Let’s start with the history of servers. They were the computers located in server rooms that did all the difficult jobs in the background with all the blinking lights. Initially the idea was to set up the physical server for an application, then virtualization came and servers became virtual, logical, and managed by local IT, but with more flexible management. The next step was the container revolution (Docker) supported by container fleet management solutions (Kubernetes).
Serverless is another version of the same story of managing the software infrastructure, in different ways and with different philosophies, but still the teams are responsible for managing their pods and containers, instead of virtual machines or physical servers. The management effort is still there, and new skill sets have to be acquired to do it in a new modern way, but all the same it’s the same chronological path of infrastructure management evolution.
But why do we even need servers or containers at all? The developers are supposed to create business value not deal with deployment details.
The curse of the container revolution is the effort that is spent by the devops team, by all teams really, to deal with containers, pods, Kubernetes yaml files, etc. A lot of effort has to be expended to make it work properly and to work all the time.
The idea of function as a service was born, and the developer could write code and commit the function to the cloud. The NoOps movement was very happy about that and the hope of reducing devops costs grew.
The practical implementation of the idea is serverless; a cloud service that enables the deployment of functions without the need to think about memory, disk space, CPU usage, scalability, pods, or containers.
Serverless is not just functions as a service, it’s an entire ecosystem of cloud services such as message queues, databases, logging, and authentication all in a service version. There are no requirements to deal with any engines or instances and their hosting containers or servers.
It’s a totally different approach from the infrastructure path of evolution.
It’s not as new as many think. It was actually established in 2014, making it more than five years old, which is a significant time in which . . . it should have become more popular.
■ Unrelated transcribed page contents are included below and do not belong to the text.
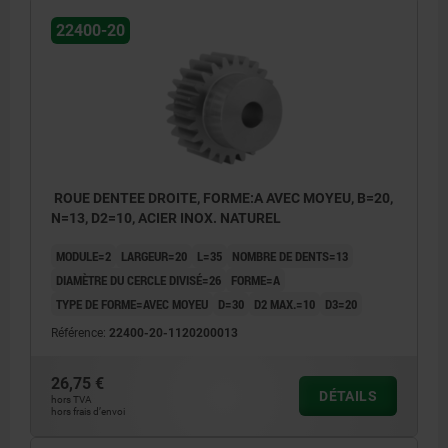
Forme B : sans moyeu
22400-20
ROUE DENTEE DROITE, FORME:A AVEC MOYEU, B=20,
N=13, D2=10, ACIER INOX. NATUREL
MODULE=2
LARGEUR=20
L=35
NOMBRE DE DENTS=13
DIAMÈTRE DU CERCLE DIVISÉ=26
FORME=A
TYPE DE FORME=AVEC MOYEU
D=30
D2 MAX.=10
D3=20
Référence:
22400-20-1120200013
26,75 €
DÉTAILS
hors TVA
hors frais d’envoi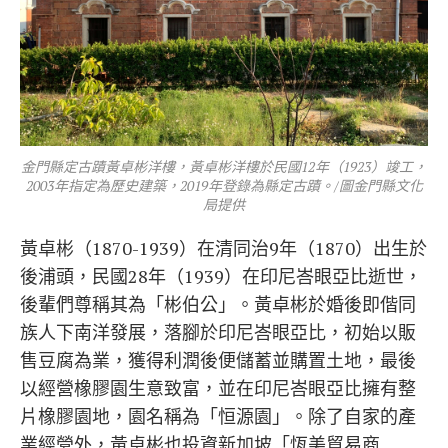
金門縣定古蹟黃卓彬洋樓，黃卓彬洋樓於民國12年（1923）竣工，
2003年指定為歷史建築，2019年登錄為縣定古蹟。/圖金門縣文化
局提供
黃卓彬（1870-1939）在清同治9年（1870）出生於
後浦頭，民國28年（1939）在印尼峇眼亞比逝世，
後輩們尊稱其為「彬伯公」。黃卓彬於婚後即偕同
族人下南洋發展，落腳於印尼峇眼亞比，初始以販
售豆腐為業，獲得利潤後便儲蓄並購置土地，最後
以經營橡膠園生意致富，並在印尼峇眼亞比擁有整
片橡膠園地，園名稱為「恒源園」。除了自家的產
業經營外，黃卓彬也投資新加坡「恆美貿易商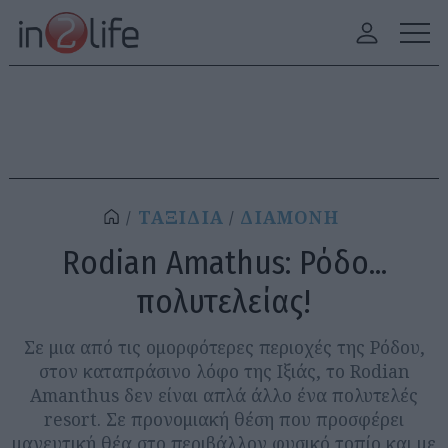
ΤΑΞΙΔΙΑ
ΔΙΑΜΟΝΗ
Rodian Amathus: Ρόδο...
πολυτελείας!
Σε μια από τις ομορφότερες περιοχές της Ρόδου,
στον καταπράσινο λόφο της Ιξιάς, το Rodian
Amanthus δεν είναι απλά άλλο ένα πολυτελές
resort. Σε προνομιακή θέση που προσφέρει
μαγευτική θέα στο περιβάλλον φυσικό τοπίο και με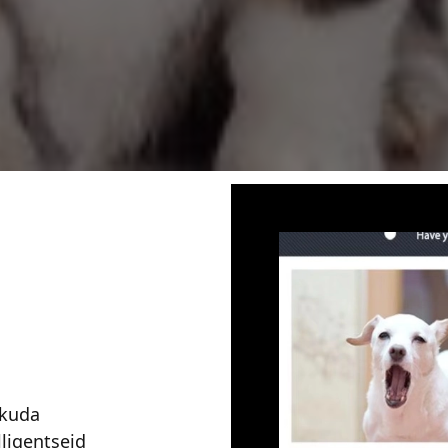
kuda
ligentseid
And yet it has not. Kubernetes and containers are dominating the landscape, and serverless is something that many plan to do in the next year or so. Yet only 15%-25% actually use it in production, much less as a default technology.
Let’s try to figure out why this is: is it supposed to change in the near future, what are the common usage patterns for serverless, and what are the known limitations slowing down serverless adoption?
→ Read more about what happened to NoOps?
Serverless has been around for some years already, so the patterns have been found and published. What is really interesting about this is that they usually refer strongly to the existing concrete services (AWS Lambda – SQS, DynamoDB for instance) so I have to simplify and generalize here; so, it’s intentional.
The developer writes a function that is performing business operations. For instance, OrderProducts with a list of product IDs which returns a message with the OrderID, confirming that the user placed the correct order.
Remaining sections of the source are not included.